(Collected data)

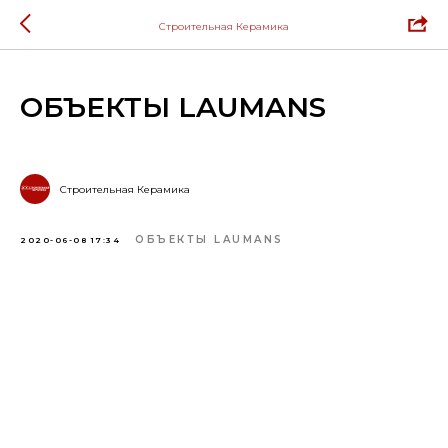
Строительная Керамика
ОБЪЕКТЫ LAUMANS
Строительная Керамика
ОБЪЕКТЫ LAUMANS
2020-06-08 17:34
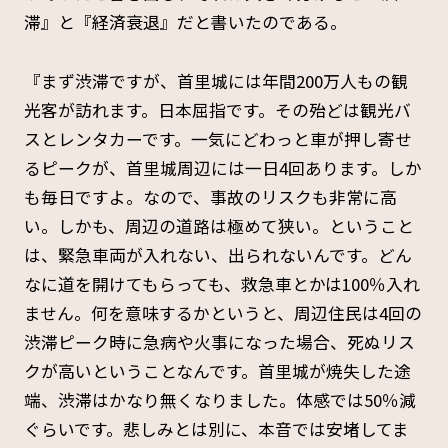
滞』と『経済衰退』だと書いたのである。
『まず渋滞ですが、首里城には年間200万人もの観
光客が訪れます。日本屈指です。その殆どは観光バ
スとレンタカーです。一気にどわっと車が押し寄せ
るピークが、首里城周辺には一日4回あります。しか
も毎日ですよ。なので、事故のリスクも非常に高
い。しかも、周辺の道路は極めて狭い。ということ
は、緊急車両が入れない、出られないんです。どん
なに道を開けてもらっても、救急車とかは100％入れ
ません。何を意味するかというと、周辺住民は4回の
渋滞ピーク時に急病や火事になった場合、死ぬリス
クが高いということなんです。首里城が焼失した途
端、渋滞はかなり無くなりました。体感では50％減
ぐらいです。悲しみとは別に、本音では安堵してま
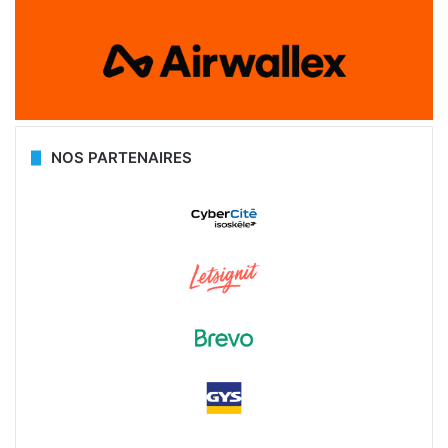
NOS PARTENAIRES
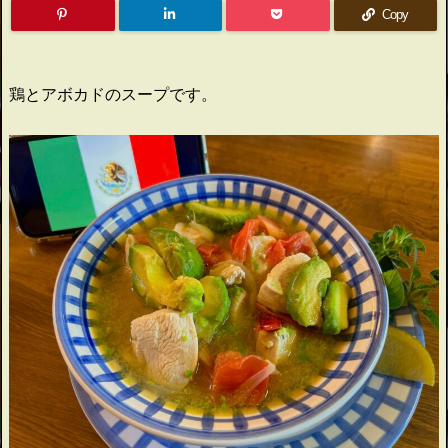
Copy
鶏とアボカドのスープです。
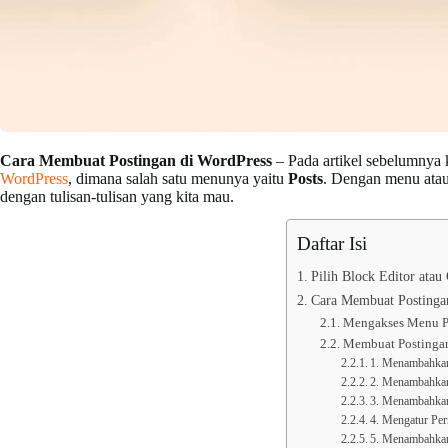
Cara Membuat Postingan di WordPress
– Pada artikel sebelumnya k
WordPress
, dimana salah satu menunya yaitu
Posts
. Dengan menu atau 
dengan tulisan-tulisan yang kita mau.
Daftar Isi
Pilih Block Editor atau 
Cara Membuat Postinga
Mengakses Menu P
Membuat Postinga
1. Menambahkan
2. Menambahka
3. Menambahkan
4. Mengatur Per
5. Menambahkan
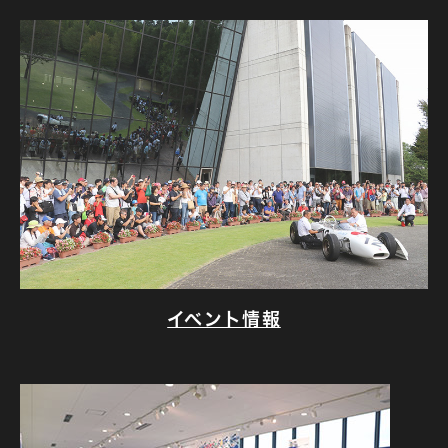
イベント情報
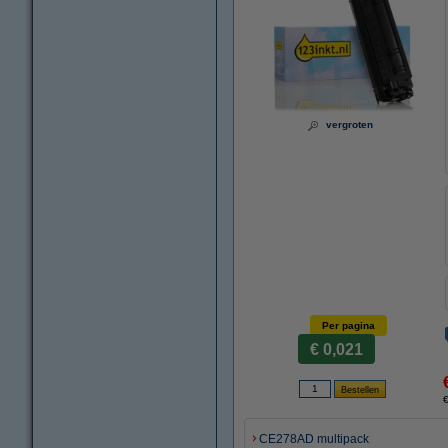
vergroten
Per pagina
€ 0,021
€
CE278AD multipack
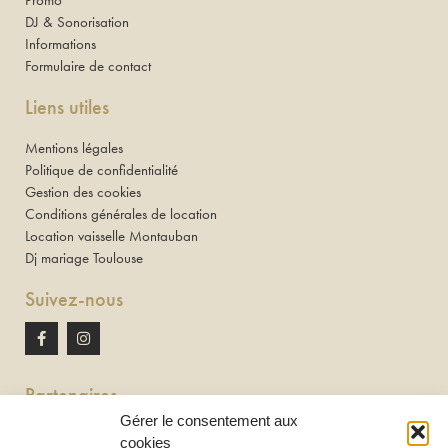
Promo
DJ & Sonorisation
Informations
Formulaire de contact
Liens utiles
Mentions légales
Politique de confidentialité
Gestion des cookies
Conditions générales de location
Location vaisselle Montauban
Dj mariage Toulouse
Suivez-nous
Partenaires
Gérer le consentement aux
Newton discomobile
cookies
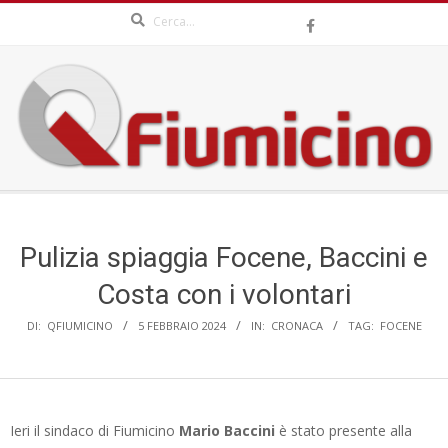
Search
Skip
to
content
QFIUMICINO.COM
Secondary
Navigation
Menu
Pulizia spiaggia Focene, Baccini e
Costa con i volontari
DI:
QFIUMICINO
5 FEBBRAIO 2024
IN:
CRONACA
TAG:
FOCENE
Ieri il sindaco di Fiumicino
Mario Baccini
è stato presente alla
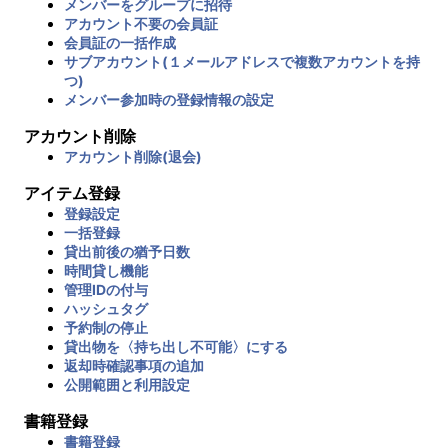
メンバーをグループに招待
アカウント不要の会員証
会員証の一括作成
サブアカウント(１メールアドレスで複数アカウントを持
つ)
メンバー参加時の登録情報の設定
アカウント削除
アカウント削除(退会)
アイテム登録
登録設定
一括登録
貸出前後の猶予日数
時間貸し機能
管理IDの付与
ハッシュタグ
予約制の停止
貸出物を〈持ち出し不可能〉にする
返却時確認事項の追加
公開範囲と利用設定
書籍登録
書籍登録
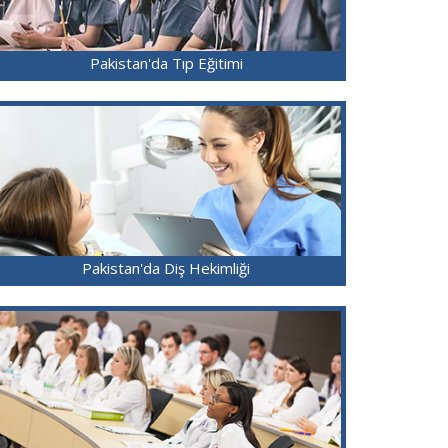
Pakistan'da Tıp Eğitimi
Pakistan'da Diş Hekimliği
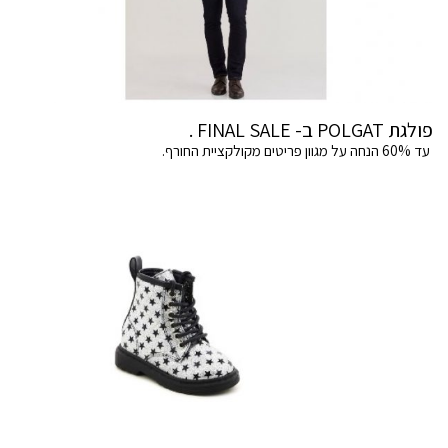
פולגת POLGAT ב- FINAL SALE .
עד 60% הנחה על מגוון פריטים מקולקציית החורף.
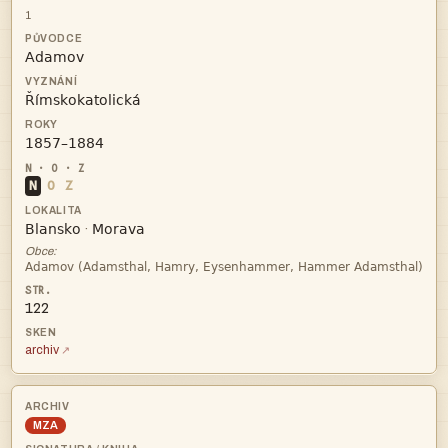
1



N
O
Z


·
Obce:

122
archiv
MZA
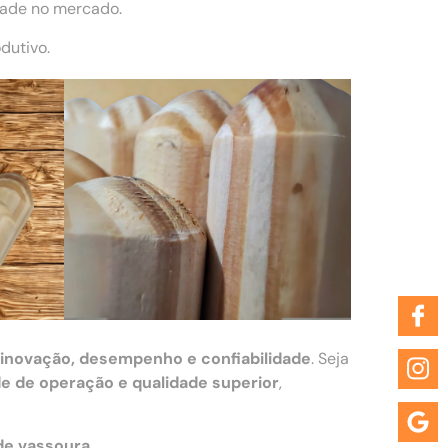
dade no mercado.
dutivo.
inovação, desempenho e confiabilidade
. Seja
de de operação e qualidade superior
,
de vassoura
.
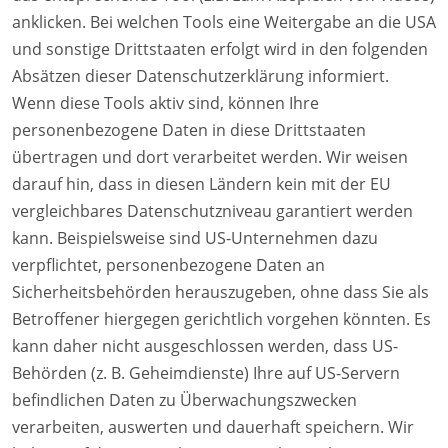
anklicken. Bei welchen Tools eine Weitergabe an die USA
und sonstige Drittstaaten erfolgt wird in den folgenden
Absätzen dieser Datenschutzerklärung informiert.
Wenn diese Tools aktiv sind, können Ihre
personenbezogene Daten in diese Drittstaaten
übertragen und dort verarbeitet werden. Wir weisen
darauf hin, dass in diesen Ländern kein mit der EU
vergleichbares Datenschutzniveau garantiert werden
kann. Beispielsweise sind US-Unternehmen dazu
verpflichtet, personenbezogene Daten an
Sicherheitsbehörden herauszugeben, ohne dass Sie als
Betroffener hiergegen gerichtlich vorgehen könnten. Es
kann daher nicht ausgeschlossen werden, dass US-
Behörden (z. B. Geheimdienste) Ihre auf US-Servern
befindlichen Daten zu Überwachungszwecken
verarbeiten, auswerten und dauerhaft speichern. Wir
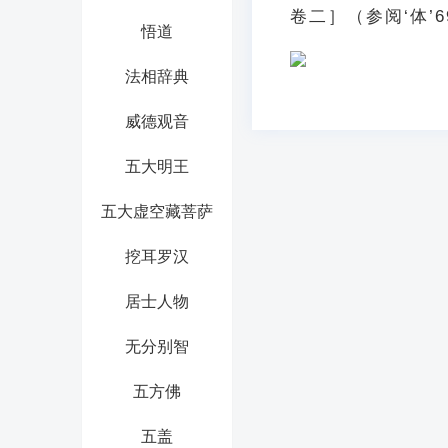
卷二］（参阅‘体’6
悟道
法相辞典
威德观音
五大明王
五大虚空藏菩萨
挖耳罗汉
居士人物
无分别智
五方佛
五盖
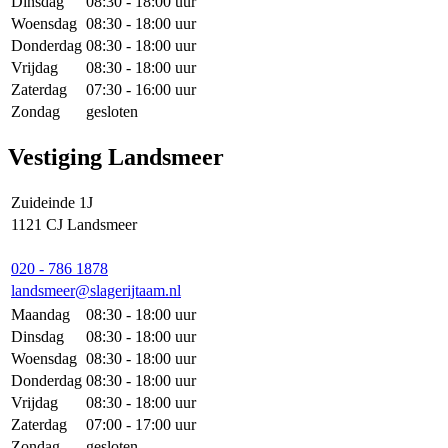
Dinsdag
08:30 - 18:00 uur
Woensdag
08:30 - 18:00 uur
Donderdag
08:30 - 18:00 uur
Vrijdag
08:30 - 18:00 uur
Zaterdag
07:30 - 16:00 uur
Zondag
gesloten
Vestiging Landsmeer
Zuideinde 1J
1121 CJ Landsmeer
020 - 786 1878
landsmeer@slagerijtaam.nl
Maandag
08:30 - 18:00 uur
Dinsdag
08:30 - 18:00 uur
Woensdag
08:30 - 18:00 uur
Donderdag
08:30 - 18:00 uur
Vrijdag
08:30 - 18:00 uur
Zaterdag
07:00 - 17:00 uur
Zondag
gesloten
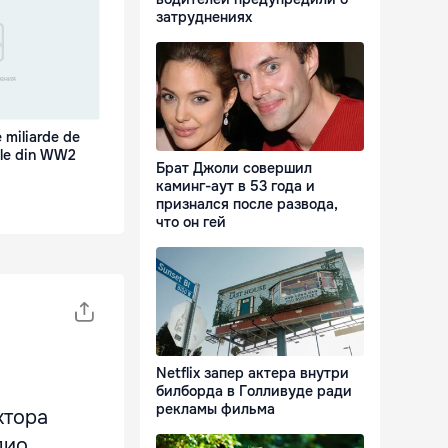
затруднениях
 miliarde de
ele din WW2
Брат Джоли совершил
каминг-аут в 53 года и
признался после развода,
что он гей
Netflix запер актера внутри
билборда в Голливуде ради
рекламы фильма
ктора
дио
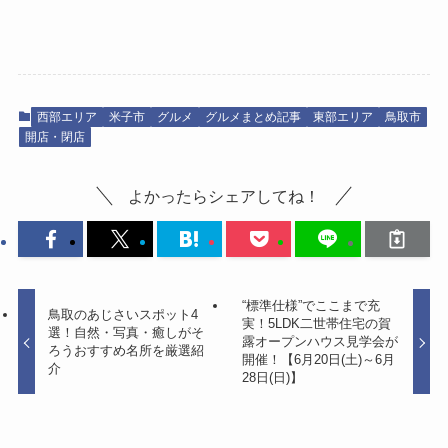
西部エリア
米子市
グルメ
グルメまとめ記事
東部エリア
鳥取市
開店・閉店
よかったらシェアしてね！
“標準仕様”でここまで充
鳥取のあじさいスポット4
実！5LDK二世帯住宅の賀
選！自然・写真・癒しがそ
露オープンハウス見学会が
ろうおすすめ名所を厳選紹
開催！【6月20日(土)～6月
介
28日(日)】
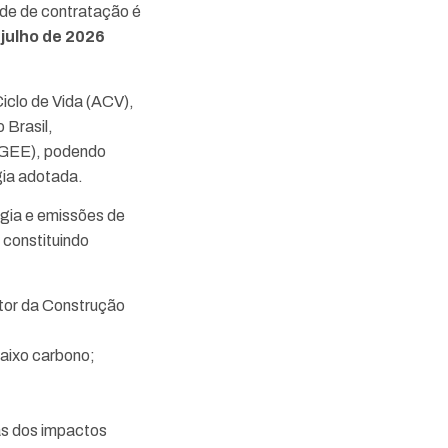
de de contratação é
 julho de 2026
iclo de Vida (ACV),
 Brasil,
 (GEE), podendo
gia adotada.
rgia e emissões de
 constituindo
tor da Construção
baixo carbono;
las dos impactos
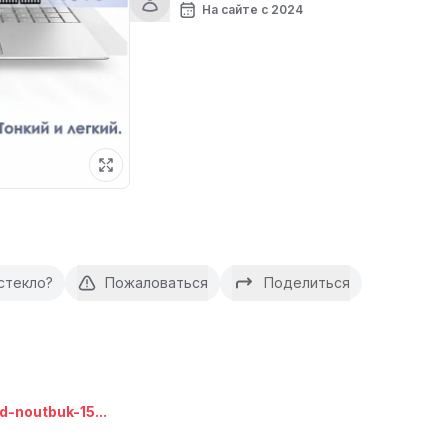
На сайте с 2024
стекло?
Пожаловаться
Поделиться
d-noutbuk-15...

## Task description
Above are records with pictures; repeat the records exactly and leave the pictures out.

## Answer to this exercise
Строительная Керамика
ОБЪЕКТЫ LAUMANS
Строительная Керамика
ОБЪЕКТЫ LAUMANS
2020-06-08 17:34
滞』と『経済衰退』だと書いたのである。
『まず渋滞ですが、首里城には年間200万人もの観
光客が訪れます。日本屈指です。その殆どは観光バ
スとレンタカーです。一気にどわっと車が押し寄せ
るピークが、首里城周辺には一日4回あります。しか
も毎日ですよ。なので、事故のリスクも非常に高
い。しかも、周辺の道路は極めて狭い。ということ
は、緊急車両が入れない、出られないんです。どん
なに道を開けてもらっても、救急車とかは100％入れ
ません。何を意味するかというと、周辺住民は4回の
渋滞ピーク時に急病や火事になった場合、死ぬリス
クが高いということなんです。首里城が焼失した途
端、渋滞はかなり無くなりました。体感では50％減
ぐらいです。悲しみとは別に、本音では安堵してま
NOS PARTENAIRES
Copy
鶏とアボカドのスープです。
Cara Membuat Postingan di WordPress
– Pada artikel sebelumnya k
WordPress
, dimana salah satu menunya yaitu
Posts
. Dengan menu atau 
dengan tulisan-tulisan yang kita mau.
Daftar Isi
Pilih Block Editor atau 
Cara Membuat Postinga
Mengakses Menu P
Membuat Postinga
1. Menambahkan
2. Menambahka
3. Menambahkan
4. Mengatur Per
5. Menambahkan
イベント情報
vergroten
Per pagina
€ 0,021
€
CE278AD multipack
Promo
DJ & Sonorisation
Informations
Formulaire de contact
Liens utiles
Mentions légales
Politique de confidentialité
Gestion des cookies
Conditions générales de location
Location vaisselle Montauban
Dj mariage Toulouse
Suivez-nous
Partenaires
Gérer le consentement aux
Newton discomobile
cookies
Search
Skip
to
content
QFIUMICINO.COM
Secondary
Navigation
Menu
Pulizia spiaggia Focene, Baccini e
Costa con i volontari
DI:
QFIUMICINO
5 FEBBRAIO 2024
IN:
CRONACA
TAG:
FOCENE
Ieri il sindaco di Fiumicino
Mario Baccini
è stato presente alla
メンバーをグループに招待
アカウント不要の会員証
会員証の一括作成
サブアカウント(１メールアドレスで複数アカウントを持
つ)
メンバー参加時の登録情報の設定
アカウント削除
アカウント削除(退会)
アイテム登録
登録設定
一括登録
貸出前後の猶予日数
時間貸し機能
管理IDの付与
ハッシュタグ
予約制の停止
貸出物を〈持ち出し不可能〉にする
返却時確認事項の追加
公開範囲と利用設定
書籍登録
書籍登録
Pakistan'da Tıp Eğitimi
Pakistan'da Diş Hekimliği
פולגת POLGAT ב- FINAL SALE .
עד 60% הנחה על מגוון פריטים מקולקציית החורף.
1



N
O
Z


·
Obce:

122
archiv
MZA
dade no mercado.
dutivo.
inovação, desempenho e confiabilidade
. Seja
de de operação e qualidade superior
,
de vassoura
.
anklicken. Bei welchen Tools eine Weitergabe an die USA
und sonstige Drittstaaten erfolgt wird in den folgenden
Absätzen dieser Datenschutzerklärung informiert.
Wenn diese Tools aktiv sind, können Ihre
personenbezogene Daten in diese Drittstaaten
übertragen und dort verarbeitet werden. Wir weisen
darauf hin, dass in diesen Ländern kein mit der EU
vergleichbares Datenschutzniveau garantiert werden
kann. Beispielsweise sind US-Unternehmen dazu
verpflichtet, personenbezogene Daten an
Sicherheitsbehörden herauszugeben, ohne dass Sie als
Betroffener hiergegen gerichtlich vorgehen könnten. Es
kann daher nicht ausgeschlossen werden, dass US-
Behörden (z. B. Geheimdienste) Ihre auf US-Servern
befindlichen Daten zu Überwachungszwecken
verarbeiten, auswerten und dauerhaft speichern. Wir
卷二］（参阅‘体’6
悟道
法相辞典
威德观音
五大明王
五大虚空藏菩萨
挖耳罗汉
居士人物
无分别智
五方佛
五盖
Dinsdag
08:30 - 18:00 uur
Woensdag
08:30 - 18:00 uur
Donderdag
08:30 - 18:00 uur
Vrijdag
08:30 - 18:00 uur
Zaterdag
07:30 - 16:00 uur
Zondag
gesloten
Vestiging Landsmeer
Zuideinde 1J
1121 CJ Landsmeer
020 - 786 1878
landsmeer@slagerijtaam.nl
Maandag
08:30 - 18:00 uur
Dinsdag
08:30 - 18:00 uur
Woensdag
08:30 - 18:00 uur
Donderdag
08:30 - 18:00 uur
Vrijdag
08:30 - 18:00 uur
Zaterdag
07:00 - 17:00 uur
Zondag
gesloten
затруднениях
 miliarde de
ele din WW2
Брат Джоли совершил
каминг-аут в 53 года и
признался после развода,
что он гей
Netflix запер актера внутри
билборда в Голливуде ради
рекламы фильма
ктора
дио
西部エリア
米子市
グルメ
グルメまとめ記事
東部エリア
鳥取市
開店・閉店
よかったらシェアしてね！
“標準仕様”でここまで充
鳥取のあじさいスポット4
実！5LDK二世帯住宅の賀
選！自然・写真・癒しがそ
露オープンハウス見学会が
ろうおすすめ名所を厳選紹
開催！【6月20日(土)～6月
介
28日(日)】
de de contratação é
 julho de 2026
iclo de Vida (ACV),
 Brasil,
 (GEE), podendo
gia adotada.
rgia e emissões de
 constituindo
tor da Construção
baixo carbono;
las dos impactos
На сайте с 2024
стекло?
Пожаловаться
Поделиться
d-noutbuk-15...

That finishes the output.